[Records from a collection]
......

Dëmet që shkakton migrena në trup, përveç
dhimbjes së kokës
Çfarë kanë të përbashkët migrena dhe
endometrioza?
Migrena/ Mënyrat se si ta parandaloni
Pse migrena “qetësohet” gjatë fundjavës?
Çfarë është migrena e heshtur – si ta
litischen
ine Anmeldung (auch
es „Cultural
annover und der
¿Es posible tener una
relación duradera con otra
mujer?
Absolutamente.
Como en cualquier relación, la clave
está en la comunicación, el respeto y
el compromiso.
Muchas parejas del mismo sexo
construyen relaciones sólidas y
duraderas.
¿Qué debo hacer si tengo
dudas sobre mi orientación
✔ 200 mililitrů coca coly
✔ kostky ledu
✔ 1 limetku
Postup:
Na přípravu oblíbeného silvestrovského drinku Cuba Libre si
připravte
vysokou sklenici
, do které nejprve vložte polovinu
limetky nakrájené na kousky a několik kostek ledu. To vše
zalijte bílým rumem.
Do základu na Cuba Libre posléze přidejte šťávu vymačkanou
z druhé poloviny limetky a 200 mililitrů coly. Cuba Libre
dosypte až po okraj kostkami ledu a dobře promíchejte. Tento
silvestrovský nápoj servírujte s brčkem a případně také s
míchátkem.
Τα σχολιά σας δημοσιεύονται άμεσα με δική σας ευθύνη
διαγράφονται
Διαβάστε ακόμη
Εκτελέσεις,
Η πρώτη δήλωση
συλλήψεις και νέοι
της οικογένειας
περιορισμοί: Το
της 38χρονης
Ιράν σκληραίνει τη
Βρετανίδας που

......

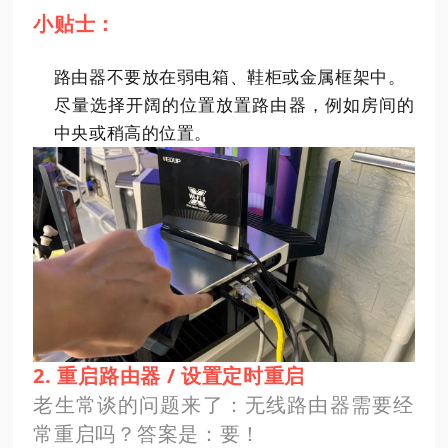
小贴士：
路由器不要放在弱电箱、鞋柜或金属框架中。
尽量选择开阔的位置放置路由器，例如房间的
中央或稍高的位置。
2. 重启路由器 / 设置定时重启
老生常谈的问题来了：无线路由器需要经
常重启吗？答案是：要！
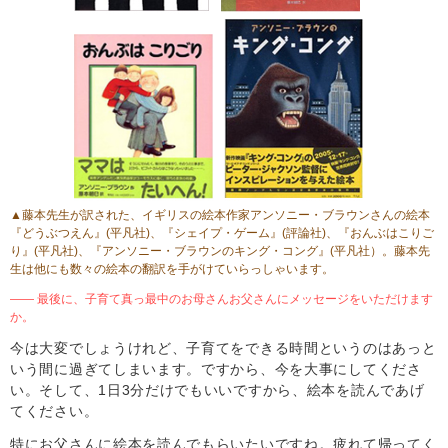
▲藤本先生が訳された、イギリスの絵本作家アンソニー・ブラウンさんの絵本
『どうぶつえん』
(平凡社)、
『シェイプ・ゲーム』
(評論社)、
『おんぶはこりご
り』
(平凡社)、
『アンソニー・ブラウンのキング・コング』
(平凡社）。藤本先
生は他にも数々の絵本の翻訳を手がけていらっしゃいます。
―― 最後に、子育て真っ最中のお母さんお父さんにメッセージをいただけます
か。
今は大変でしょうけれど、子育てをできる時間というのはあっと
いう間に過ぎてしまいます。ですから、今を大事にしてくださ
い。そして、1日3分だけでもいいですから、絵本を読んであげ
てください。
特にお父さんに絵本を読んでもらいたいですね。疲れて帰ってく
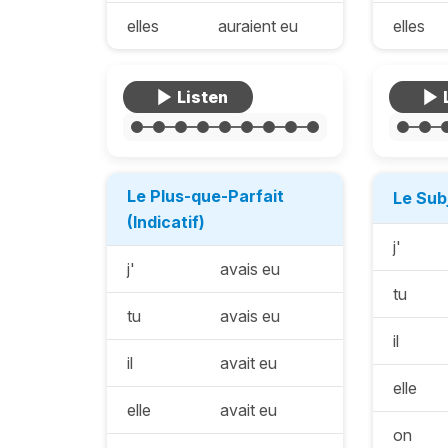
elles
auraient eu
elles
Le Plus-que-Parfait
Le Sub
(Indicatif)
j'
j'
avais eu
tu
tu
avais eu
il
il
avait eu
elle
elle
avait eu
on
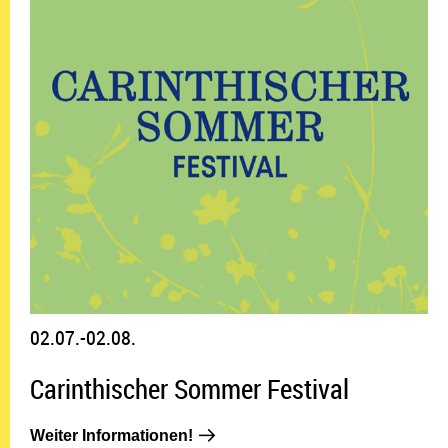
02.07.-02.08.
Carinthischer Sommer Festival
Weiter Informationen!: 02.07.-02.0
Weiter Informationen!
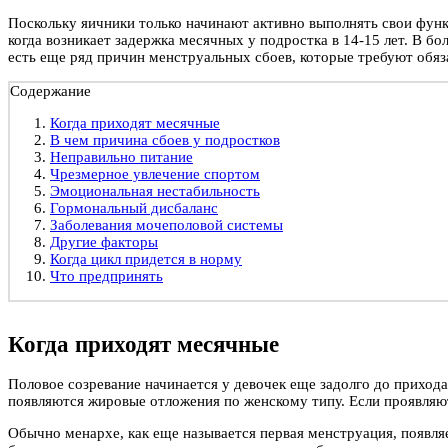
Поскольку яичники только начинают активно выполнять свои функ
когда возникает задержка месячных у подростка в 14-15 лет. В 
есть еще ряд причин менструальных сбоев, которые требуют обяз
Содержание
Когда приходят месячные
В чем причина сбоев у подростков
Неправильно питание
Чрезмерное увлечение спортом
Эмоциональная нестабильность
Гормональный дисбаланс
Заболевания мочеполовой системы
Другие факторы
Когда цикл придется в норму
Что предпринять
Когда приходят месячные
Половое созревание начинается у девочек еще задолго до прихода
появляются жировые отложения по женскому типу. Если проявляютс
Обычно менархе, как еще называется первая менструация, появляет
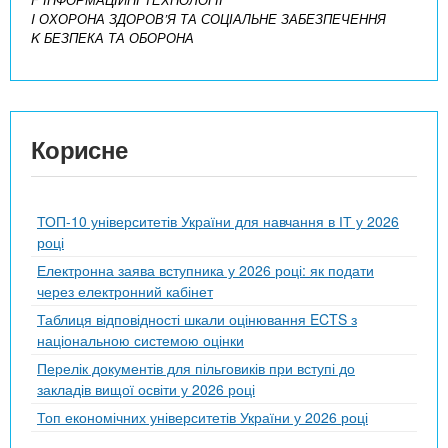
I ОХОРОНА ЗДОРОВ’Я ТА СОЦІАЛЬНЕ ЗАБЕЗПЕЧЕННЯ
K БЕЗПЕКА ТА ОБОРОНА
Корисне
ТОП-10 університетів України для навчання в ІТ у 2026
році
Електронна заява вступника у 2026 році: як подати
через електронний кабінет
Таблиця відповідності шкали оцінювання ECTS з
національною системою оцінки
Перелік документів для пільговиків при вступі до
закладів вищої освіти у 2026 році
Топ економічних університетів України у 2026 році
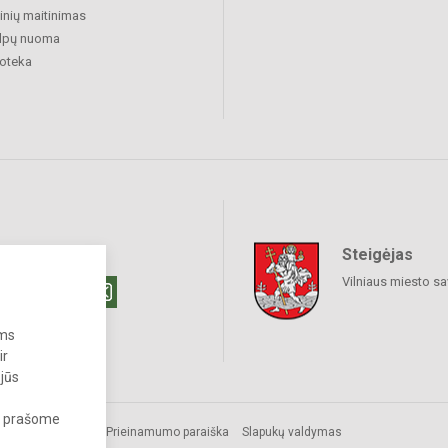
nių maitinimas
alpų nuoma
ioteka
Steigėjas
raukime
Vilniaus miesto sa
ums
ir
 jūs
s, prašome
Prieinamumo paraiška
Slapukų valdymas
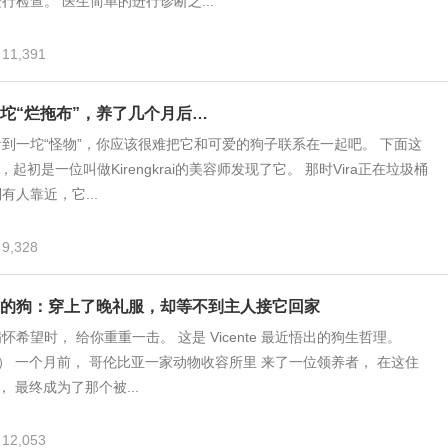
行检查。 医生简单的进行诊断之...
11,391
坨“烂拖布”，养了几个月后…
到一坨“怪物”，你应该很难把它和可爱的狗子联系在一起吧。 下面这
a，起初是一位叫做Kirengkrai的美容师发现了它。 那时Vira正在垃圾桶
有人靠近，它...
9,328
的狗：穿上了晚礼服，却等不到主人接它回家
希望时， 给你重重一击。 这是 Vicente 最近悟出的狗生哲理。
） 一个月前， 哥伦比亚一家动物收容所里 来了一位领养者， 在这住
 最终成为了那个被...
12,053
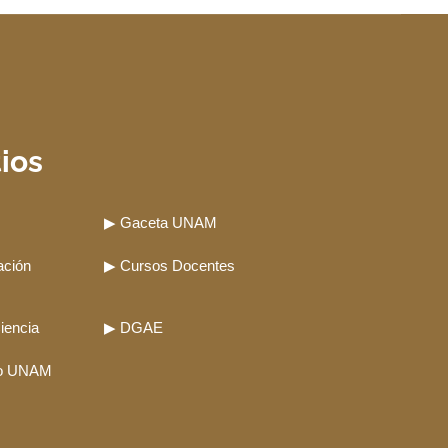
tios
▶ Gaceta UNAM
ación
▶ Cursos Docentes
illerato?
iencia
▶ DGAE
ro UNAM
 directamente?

......

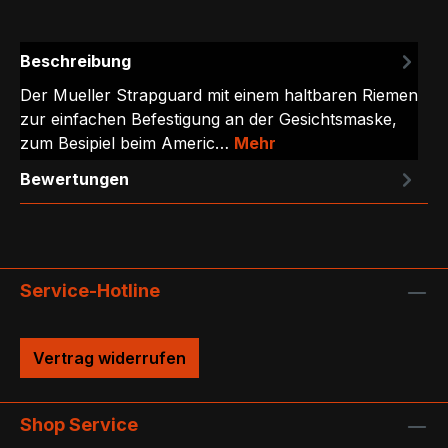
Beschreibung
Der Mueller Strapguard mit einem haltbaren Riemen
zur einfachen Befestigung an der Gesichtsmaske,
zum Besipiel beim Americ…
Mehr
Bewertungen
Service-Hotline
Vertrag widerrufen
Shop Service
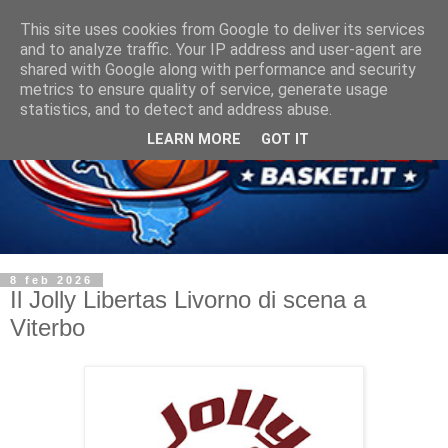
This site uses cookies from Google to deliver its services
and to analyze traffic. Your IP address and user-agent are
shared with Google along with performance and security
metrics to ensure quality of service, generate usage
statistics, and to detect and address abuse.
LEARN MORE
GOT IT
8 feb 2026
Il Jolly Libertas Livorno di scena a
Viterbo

......

*THE PROBLEM:* Make a copy of each line in the records above that has the word "coly".

*ANSWER TO THIS PROBLEM:*
✔ 200 mililitrů coca coly
z druhé poloviny limetky a 200 mililitrů coly. Cuba Libre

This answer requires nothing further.